Official results in Bolivia with 95 percent of the vote counted Tuesday showed 52 percent of voters rejecting President Evo Morales' bid to change the constitution so he can run for a fourth consecutive term in 2019.

That margin of defeat agreed with a "quick count" unofficial vote sample from Sunday' referendum done by the Ipsos-Apoyo firm, which sampled one in 15 voting stations.

The vote count had been unusually slow and Vice President Alvaro Garcia said the election would be a "cliff-hanger."

He claimed a right-wing conspiracy was "trying to make disappear by sleight of hand the rural vote that favors Morales." Garcia provided no evidence to back the claim.

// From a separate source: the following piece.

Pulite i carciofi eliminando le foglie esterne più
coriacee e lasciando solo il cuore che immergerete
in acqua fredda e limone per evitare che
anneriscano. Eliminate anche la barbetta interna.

Organization of American States observers reported no evidence of fraud, as some in the opposition claimed. The delegation issued a statement calling for calm and reminding Bolivians that official channels exist for filing complaints. The delegation's leader, former Dominican Republic President Leonel Fernandez, left Bolivia on Tuesday.

The president of the Supreme Electoral Tribunal in charge of the vote count, Katia Uriona, said results were still coming in from six of Bolivia's nine states.

Tribunal member Jose Luis Exeni said heavy rains in some rural areas had delayed the arrival of some results in state capitals, where they are tallied before being sent electronically to Sucre, where the tribunal is based.

Government transparency in the vote count has been questioned.

The results page on the electoral tribunal's website has often been inaccessible. And the electoral council inexplicably dropped a consolidated count that combined domestic votes with those cast abroad.

Calls to electoral tribunal officials seeking an explanation were not answered.